Le rôle primordial de la réinsertion n'est plus assuré à cause du manque de moyens. Les détenus ont donc beaucoup de mal à suivre des formations de travail par exemple; ce qui est primordial pour garder un lien étroit avec le monde réel de l'extérieur. En perdant ce « savoir-être » en prison, les détenus libérés sont condamnés à l'exclusion.
Où sont passées les promesses du Président de la République faites pendant la campagne présidentielle de 2007 ? Souvenez-vous, le candidat Nicolas Sarkozy promettait de diminuer le nombre de personnes en détention provisoire. En ne réservant que cette hypothèse aux cas d'atteinte ou de tentative d'atteinte à l'intégrité physique des personnes. Il souhaitait aussi placer dans de nouvelles structures « mieux adaptées » un grand nombre de personnes n'ayant rien à faire en prison.

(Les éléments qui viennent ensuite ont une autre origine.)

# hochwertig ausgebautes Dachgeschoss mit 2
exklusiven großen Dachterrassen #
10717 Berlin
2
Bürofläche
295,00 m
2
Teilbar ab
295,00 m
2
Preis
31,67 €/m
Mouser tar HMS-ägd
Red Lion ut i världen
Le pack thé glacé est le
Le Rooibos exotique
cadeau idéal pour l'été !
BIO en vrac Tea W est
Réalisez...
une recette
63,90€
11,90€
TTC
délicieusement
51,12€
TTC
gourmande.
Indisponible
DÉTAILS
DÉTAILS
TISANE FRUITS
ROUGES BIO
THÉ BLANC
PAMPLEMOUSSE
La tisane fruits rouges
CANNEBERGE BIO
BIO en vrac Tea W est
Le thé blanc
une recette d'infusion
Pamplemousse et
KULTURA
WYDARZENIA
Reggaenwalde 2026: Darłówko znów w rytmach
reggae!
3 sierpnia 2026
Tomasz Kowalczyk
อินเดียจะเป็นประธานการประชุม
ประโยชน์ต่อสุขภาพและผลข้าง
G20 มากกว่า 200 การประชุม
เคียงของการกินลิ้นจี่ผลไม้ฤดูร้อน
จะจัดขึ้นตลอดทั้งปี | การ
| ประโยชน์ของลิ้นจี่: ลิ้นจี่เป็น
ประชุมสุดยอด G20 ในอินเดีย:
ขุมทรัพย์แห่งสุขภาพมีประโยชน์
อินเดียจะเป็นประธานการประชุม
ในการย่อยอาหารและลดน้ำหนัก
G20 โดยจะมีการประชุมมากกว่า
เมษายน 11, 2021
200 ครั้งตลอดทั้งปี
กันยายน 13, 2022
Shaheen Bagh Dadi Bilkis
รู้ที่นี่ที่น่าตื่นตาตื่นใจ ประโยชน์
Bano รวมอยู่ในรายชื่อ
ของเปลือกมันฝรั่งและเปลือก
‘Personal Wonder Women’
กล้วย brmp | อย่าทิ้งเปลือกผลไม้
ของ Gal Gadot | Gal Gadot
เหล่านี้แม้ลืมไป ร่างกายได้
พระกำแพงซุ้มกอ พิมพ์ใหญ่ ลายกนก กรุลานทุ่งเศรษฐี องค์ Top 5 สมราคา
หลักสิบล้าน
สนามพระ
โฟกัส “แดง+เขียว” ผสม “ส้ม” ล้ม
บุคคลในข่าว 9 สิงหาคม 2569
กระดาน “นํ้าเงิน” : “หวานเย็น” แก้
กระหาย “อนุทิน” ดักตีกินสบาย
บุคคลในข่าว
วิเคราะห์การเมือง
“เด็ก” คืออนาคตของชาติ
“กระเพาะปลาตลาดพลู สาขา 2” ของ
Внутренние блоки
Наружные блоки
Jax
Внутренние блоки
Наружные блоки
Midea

Et enfin, créer un organe de contrôle général et indépendant des prisons qui devait prévoir le fait qu'il ne sera plus possible d'obliger un détenu à partager sa cellule.

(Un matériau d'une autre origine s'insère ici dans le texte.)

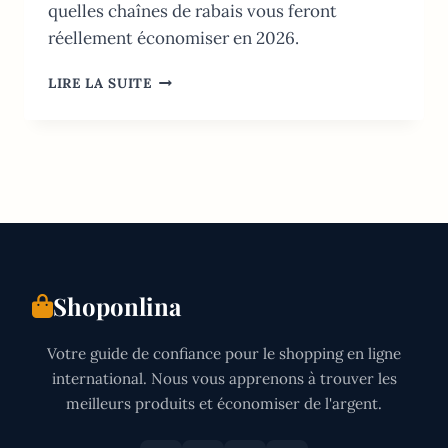
quelles chaînes de rabais vous feront
réellement économiser en 2026.
SUPERMARCHÉ
LIRE LA SUITE
LE
MOINS
CHER
AU
CANADA:
GUIDE
DES
PRIX
2026
Shoponlina
Votre guide de confiance pour le shopping en ligne
international. Nous vous apprenons à trouver les
meilleurs produits et économiser de l'argent.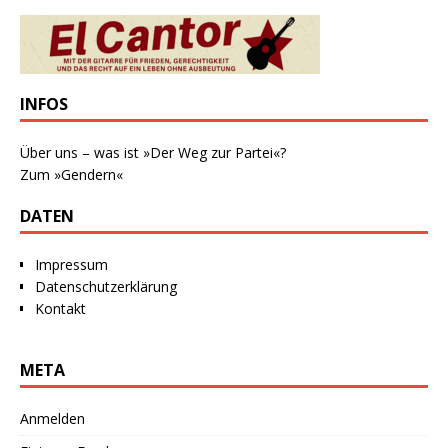
INFOS
Über uns – was ist »Der Weg zur Partei«?
Zum »Gendern«
DATEN
Impressum
Datenschutzerklärung
Kontakt
META
Anmelden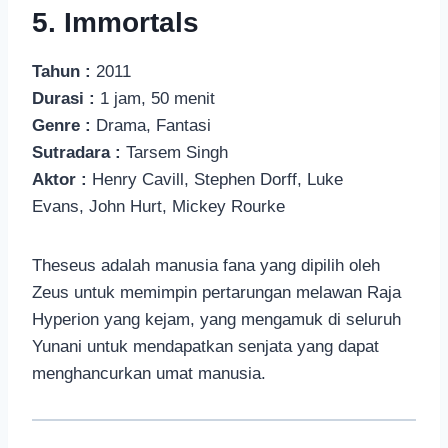
5. Immortals
Tahun :
2011
Durasi :
1 jam, 50 menit
Genre :
Drama, Fantasi
Sutradara :
Tarsem Singh
Aktor :
Henry Cavill, Stephen Dorff, Luke
Evans, John Hurt, Mickey Rourke
Theseus adalah manusia fana yang dipilih oleh
Zeus untuk memimpin pertarungan melawan Raja
Hyperion yang kejam, yang mengamuk di seluruh
Yunani untuk mendapatkan senjata yang dapat
menghancurkan umat manusia.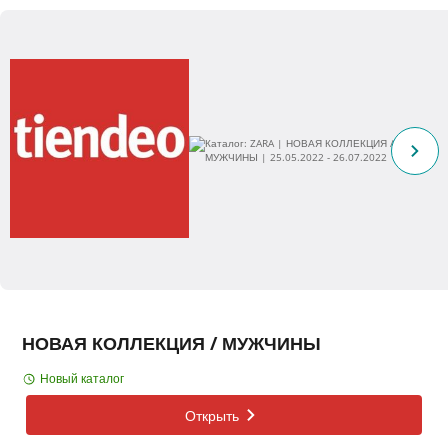
НОВАЯ КОЛЛЕКЦИЯ / МУЖЧИНЫ
Новый каталог
Открыть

Ce sont bien là de jolies propositions. Mais qu'en est-il ?Le plan de construction de prisons est en marche, de nouvelles prisons sont sorties de terre; pense-t-il vraiment que le problème de la réinsertion sera réglé ainsi ? Il semble cependant que la nouvelle loi de Mme Dati sur les conditions d'incarcération des détenus aille dans le bon sens au niveau des alternatives à la détention provisoire; on privilégiera ainsi le bracelet électronique par exemple. La suppression de lits dans les hôpitaux psychiatriques va à l'inverse de ce qu'il faudrait; il semble que la logique du marché ait envahi nos systèmes de santé... Nous allons droit dans le mur et courrons vers de grands risques. Quant à l'organe de contrôle indépendant, ce dernier a dû échapper à la mémoire du président.